Note: User1 and password xxx belong to AD. If the test fails please ensure that the Shared-Secret provided in the previous step is correct.

Configure login and enable authentications and then use the Exec and command authorizations as shown here:

aaa authentication login default group tacacs+ local
aaa authentication enable default group tacacs+ enable
aaa authorization exec default group tacacs+ local
aaa authorization commands 0 default group tacacs+ local
aaa authorization commands 1 default group tacacs+ local
aaa authorization commands 15 default group tacacs+ local
aaa authorization config-commands

Note: The Local and Enable keywords are used for fallback to the Cisco IOS local user and enable secret respectively if the TACACS server is unreachable.

Verify

In order to verify authentication and authorization login to the Cisco IOS device through Telnet.

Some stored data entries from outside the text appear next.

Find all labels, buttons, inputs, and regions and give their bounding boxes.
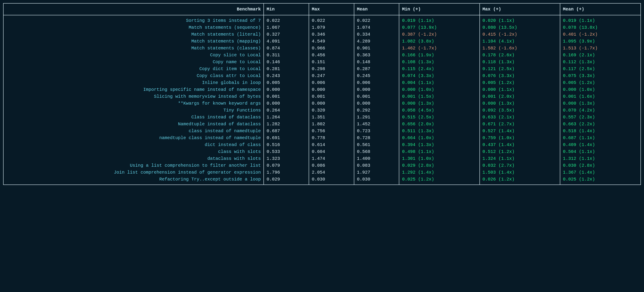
cell-max-plus: 0.415 (-1.2x)	[480, 31, 560, 38]
cell-mean: 0.000	[354, 86, 399, 93]
table-row: Class instead of dataclass1.2641.3511.29…	[4, 114, 640, 121]
cell-max-plus: 0.032 (2.7x)	[480, 162, 560, 169]
cell-benchmark: dict instead of class	[4, 141, 264, 148]
cell-min-plus: 0.058 (4.5x)	[399, 107, 480, 114]
cell-max-plus: 0.118 (1.3x)	[480, 58, 560, 65]
cell-min: 0.264	[264, 107, 309, 114]
table-row: Join list comprehension instead of gener…	[4, 169, 640, 176]
cell-mean-plus: 1.312 (1.1x)	[560, 155, 640, 162]
cell-min: 0.000	[264, 100, 309, 107]
cell-min: 0.079	[264, 162, 309, 169]
cell-min: 0.243	[264, 72, 309, 79]
cell-mean: 0.001	[354, 93, 399, 100]
cell-mean: 0.030	[354, 176, 399, 185]
cell-max-plus: 0.005 (1.2x)	[480, 79, 560, 86]
cell-max: 0.001	[309, 93, 354, 100]
cell-max: 0.006	[309, 79, 354, 86]
cell-mean-plus: 0.663 (2.2x)	[560, 121, 640, 128]
cell-min: 0.874	[264, 45, 309, 52]
cell-max: 0.298	[309, 65, 354, 72]
cell-mean: 1.291	[354, 114, 399, 121]
cell-max: 0.320	[309, 107, 354, 114]
cell-mean-plus: 0.518 (1.4x)	[560, 128, 640, 134]
cell-min-plus: 1.082 (3.8x)	[399, 38, 480, 45]
cell-min: 0.327	[264, 31, 309, 38]
col-benchmark: Benchmark	[4, 3, 264, 15]
cell-min: 1.264	[264, 114, 309, 121]
table-row: namedtuple class instead of namedtuple0.…	[4, 134, 640, 141]
cell-max: 0.346	[309, 31, 354, 38]
cell-mean-plus: 0.401 (-1.2x)	[560, 31, 640, 38]
cell-max-plus: 1.582 (-1.6x)	[480, 45, 560, 52]
cell-min-plus: 0.001 (1.5x)	[399, 93, 480, 100]
cell-max-plus: 0.437 (1.4x)	[480, 141, 560, 148]
cell-max: 0.000	[309, 100, 354, 107]
cell-min: 1.796	[264, 169, 309, 176]
cell-max-plus: 0.527 (1.4x)	[480, 128, 560, 134]
table-row: Using a list comprehension to filter ano…	[4, 162, 640, 169]
cell-max-plus: 0.076 (3.3x)	[480, 72, 560, 79]
cell-mean: 0.148	[354, 58, 399, 65]
cell-mean-plus: 1.095 (3.9x)	[560, 38, 640, 45]
cell-mean-plus: 0.019 (1.1x)	[560, 15, 640, 24]
cell-mean-plus: 0.112 (1.3x)	[560, 58, 640, 65]
cell-min-plus: 0.029 (2.8x)	[399, 162, 480, 169]
cell-min-plus: 0.656 (2.0x)	[399, 121, 480, 128]
cell-mean: 0.723	[354, 128, 399, 134]
benchmark-table-container: Benchmark Min Max Mean Min (+) Max (+) M…	[3, 3, 641, 185]
table-row: Namedtuple instead of dataclass1.2821.80…	[4, 121, 640, 128]
cell-min-plus: 0.664 (1.0x)	[399, 134, 480, 141]
cell-mean: 1.927	[354, 169, 399, 176]
cell-mean: 0.083	[354, 162, 399, 169]
cell-min-plus: 0.108 (1.3x)	[399, 58, 480, 65]
table-row: Copy dict item to Local0.2810.2980.2870.…	[4, 65, 640, 72]
cell-max: 0.022	[309, 15, 354, 24]
table-row: Importing specific name instead of names…	[4, 86, 640, 93]
cell-min-plus: 1.292 (1.4x)	[399, 169, 480, 176]
cell-benchmark: Copy dict item to Local	[4, 65, 264, 72]
col-mean: Mean	[354, 3, 399, 15]
cell-benchmark: **Kwargs for known keyword args	[4, 100, 264, 107]
cell-mean-plus: 0.075 (3.3x)	[560, 72, 640, 79]
cell-max: 0.086	[309, 162, 354, 169]
cell-mean: 0.561	[354, 141, 399, 148]
cell-max-plus: 0.020 (1.1x)	[480, 15, 560, 24]
table-row: Match statements (literal)0.3270.3460.33…	[4, 31, 640, 38]
cell-min: 0.005	[264, 79, 309, 86]
table-row: Copy class attr to Local0.2430.2470.2450…	[4, 72, 640, 79]
cell-min-plus: 1.301 (1.0x)	[399, 155, 480, 162]
cell-max: 2.054	[309, 169, 354, 176]
cell-mean: 0.568	[354, 148, 399, 155]
table-row: Copy slice to Local0.3110.4560.3630.166 …	[4, 52, 640, 58]
cell-mean: 0.006	[354, 79, 399, 86]
cell-min-plus: 0.074 (3.3x)	[399, 72, 480, 79]
cell-benchmark: Using a list comprehension to filter ano…	[4, 162, 264, 169]
cell-mean-plus: 0.000 (1.0x)	[560, 86, 640, 93]
cell-mean-plus: 0.117 (2.5x)	[560, 65, 640, 72]
cell-benchmark: Refactoring Try..except outside a loop	[4, 176, 264, 185]
cell-mean: 0.245	[354, 72, 399, 79]
cell-min-plus: 0.166 (1.9x)	[399, 52, 480, 58]
table-row: Slicing with memoryview instead of bytes…	[4, 93, 640, 100]
cell-max-plus: 0.000 (1.3x)	[480, 100, 560, 107]
col-max: Max	[309, 3, 354, 15]
table-row: Match statements (classes)0.8740.9660.90…	[4, 45, 640, 52]
cell-mean-plus: 0.000 (1.3x)	[560, 100, 640, 107]
cell-benchmark: Namedtuple instead of dataclass	[4, 121, 264, 128]
cell-min: 0.000	[264, 86, 309, 93]
cell-benchmark: Copy class attr to Local	[4, 72, 264, 79]
cell-benchmark: Copy slice to Local	[4, 52, 264, 58]
cell-min: 0.281	[264, 65, 309, 72]
cell-min-plus: 0.000 (1.3x)	[399, 100, 480, 107]
cell-max-plus: 0.092 (3.5x)	[480, 107, 560, 114]
col-mean-plus: Mean (+)	[560, 3, 640, 15]
cell-max: 0.614	[309, 141, 354, 148]
cell-min: 0.533	[264, 148, 309, 155]
cell-min-plus: 0.387 (-1.2x)	[399, 31, 480, 38]
cell-min-plus: 0.394 (1.3x)	[399, 141, 480, 148]
cell-max: 1.802	[309, 121, 354, 128]
cell-benchmark: Match statements (classes)	[4, 45, 264, 52]
cell-max: 0.778	[309, 134, 354, 141]
cell-min: 1.067	[264, 24, 309, 31]
cell-mean: 1.074	[354, 24, 399, 31]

Telnet to the Cisco IOS device as user1 who belongs to the full-access group in AD. Network Admins group is the group in AD which is mapped to Full-Privilege Shell Profile and Full-Access Command set on the ACS. Try to run any command to ensure that you have full access.
Telnet to the Cisco IOS device as user2 who belongs to the limited-access group in AD. (Network Maintenance Team group is the group in AD which is mapped to Limited-Privilege Shell Profile and Show-Access Command set on the ACS). If you try to run any command other than the ones mentioned in the Show-Access command set, you should get a Command Authorization Failed error, which shows that the user2 has limited access.
Login to the ACS GUI and launch Monitoring and Reports viewer. Choose AAA Protocol > TACACS+Authorization in order to verify the activities performed by user1 and user2.